Three-year trade policy approved

Published March 20, 2016
The country’s merchandise exports declined by 13 per cent year-on-year to $13.87 billion during July-February of 2015-16, while imports also fell by 5pc year-on-year to $28.98bn during the period.—File photo
The country’s merchandise exports declined by 13 per cent year-on-year to $13.87 billion during July-February of 2015-16, while imports also fell by 5pc year-on-year to $28.98bn during the period.—File photo

ISLAMABAD: After a delay of eight months, the government has approved the Strategic Trade Policy Framework (STPF) 2015-18 with an ambitious export target of $35 billion by 2018.

“Yes, the prime minister’s office has approved the STPF 2015-18 and hopefully it will be announced on Monday,” Commerce Minister Khurram Dastgir Khan told Dawn on Saturday.

The special committee constituted by the prime minister had approved the trade policy on August 29, 2015 and it was to be implemented from July 1, 2015 as the STPF 2012-15 expired on June 30, 2015.

Dastgir regretted the delay but said his ministry would start work on its implementation in a week’s time. “I think the policy will be ready for implementation from April 1,” he added.

The minister said the cash incentives for exporters will be disbursed through the State Bank of Pakistan in the last three months of this fiscal year.

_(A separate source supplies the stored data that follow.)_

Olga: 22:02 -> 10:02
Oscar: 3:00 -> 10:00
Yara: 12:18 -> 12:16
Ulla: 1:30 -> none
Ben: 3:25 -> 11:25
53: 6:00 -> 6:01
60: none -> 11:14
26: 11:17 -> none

He blamed the global recession for declining exports. “We will help exporters to reduce the cost of doing business by lowering the cost of energy and zero-rating,” the minister said.

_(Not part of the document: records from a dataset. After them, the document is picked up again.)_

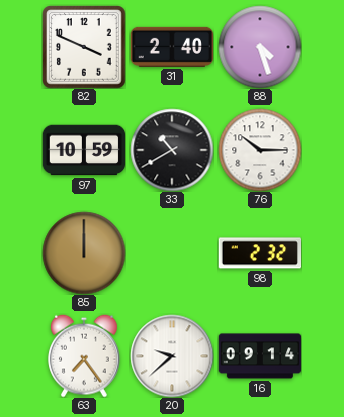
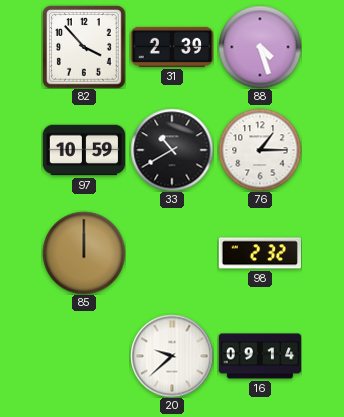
82: 3:49 -> 3:53
31: 2:40 -> 2:39
76: 10:15 -> 1:15
63: 7:24 -> none
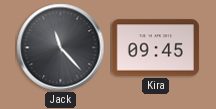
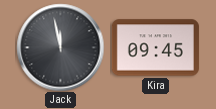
Jack: 11:23 -> 11:58
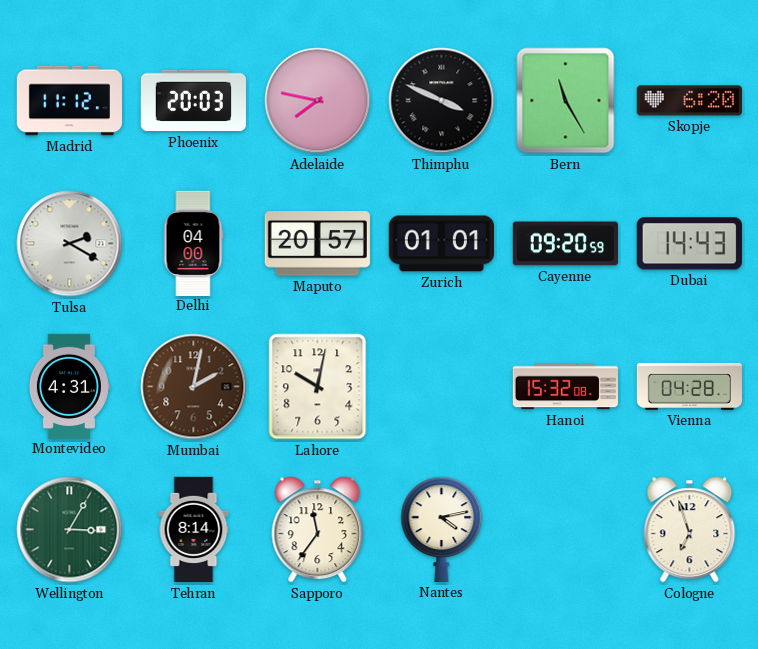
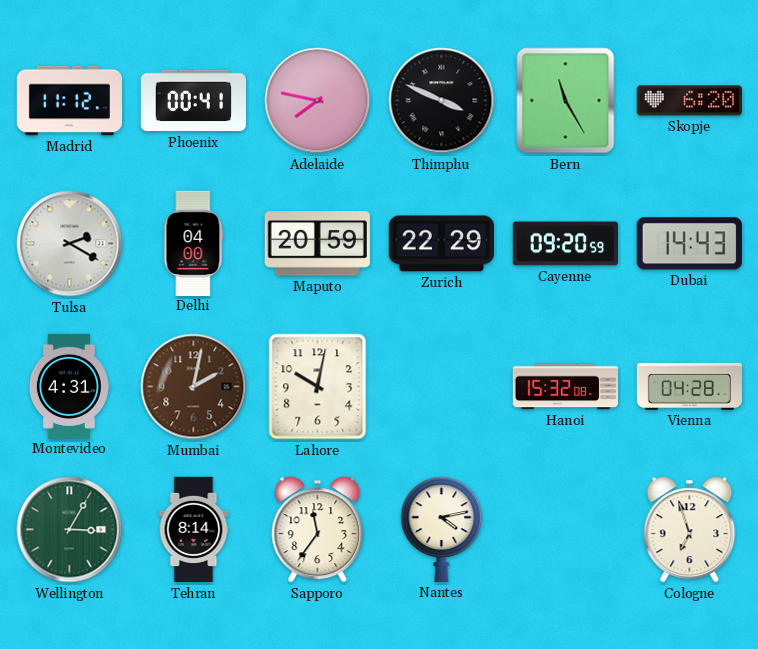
Phoenix: 20:03 -> 00:41
Maputo: 20:57 -> 20:59
Zurich: 01:01 -> 22:29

The government would provide Rs20bn for the implementation of the policy for the next three years. For this fiscal year, Rs6bn has already been earmarked.

The policy aims for product sophistication and diversification, market access, insti­tutional development and strengthening and trade facilitation. The Intellectual Property Organisation of Pakistan will be placed under the ambit of the commerce ministry.

The focus market for basmati rice will be Iran and Saudi Arabia. The exports of meat, vegetables and fruits mainly kinno, mango, potato and onion to South East Asia and Middle East markets would be supported.

The government will provide freight subsidy on export of cement to Africa. Other potential markets for cement are Sri Lanka, India and Afghanistan. The duty structure will be revised on raw material including coal and shredded tyres.

Under the policy, the government will provide warehousing support, branding support, certification support, border market support as well as infrastructure development support to the identified sectors.

For Afghanistan exports of wheat, rice, meat and cement will be promoted. The strategy includes infrastructure development, banking and rail link, zero-rating on export of plastics. Products including rice, yarn, fabrics and garments will be supported to promote exports to China.

Under the import regime, government has allowed imports of restricted products, while putting a ceiling on certain facilities.

Imports of three-wheelers for disabled persons will also be allowed. It has been also proposed to put the condition of Euro-II compliance for import of two- or three-wheelers. It has been also proposed allowing the imports of five-year old specialised vehicles subject to pre-inspection in the exporting country.

Under the policy, ban will be lifted on import of poultry from South Korea, Russia, Kazakhstan, Mongolia, Tur­key, Greece, Croatia, Italy, Azer­baijan, Ukraine, Iraq, Bulgaria, Slovenia, Austria and Bosnia, subject to certification from respective veterinary authority of the exporting country.

In the telecom sector, it has been proposed to ban import of digital enhanced cordless phones, while terminal equipment such as mobile handset and tablets import may not be allowed without Pakistan Telecommunication Authority’s approval.

Imports of mercury and its compounds have been restricted to industrial consumers having valid environmental approval. In the import of ozone depleting substances, the Ministry of Climate Change will determine the quota.

Import of 3D printers will be subject to an NOC from the Ministry of Interior. For aerial vehicles and night-vision goggles an NOC will be mandatory from Ministry of Defence.

No conditions will be linked to the import of plastic scrap for the units importing for the first time. Pyrolysis plants were also allowed to import used tyres. At present the facility is only available to industrial consumers.

Imports of raw materials in the restricted list may also be allowed by manufacturer-cum-exporters under the DTRE scheme, Temporary Impor­tation Scheme, Bonded Ware­houses, Common Bon­ded Warehouses and Export oriented schemes, which will be subject to conditions.

It is also proposed to allow import of pesticides inter-alia subject to pre-ship­­ment ins­pec­­tion (PSI) certification.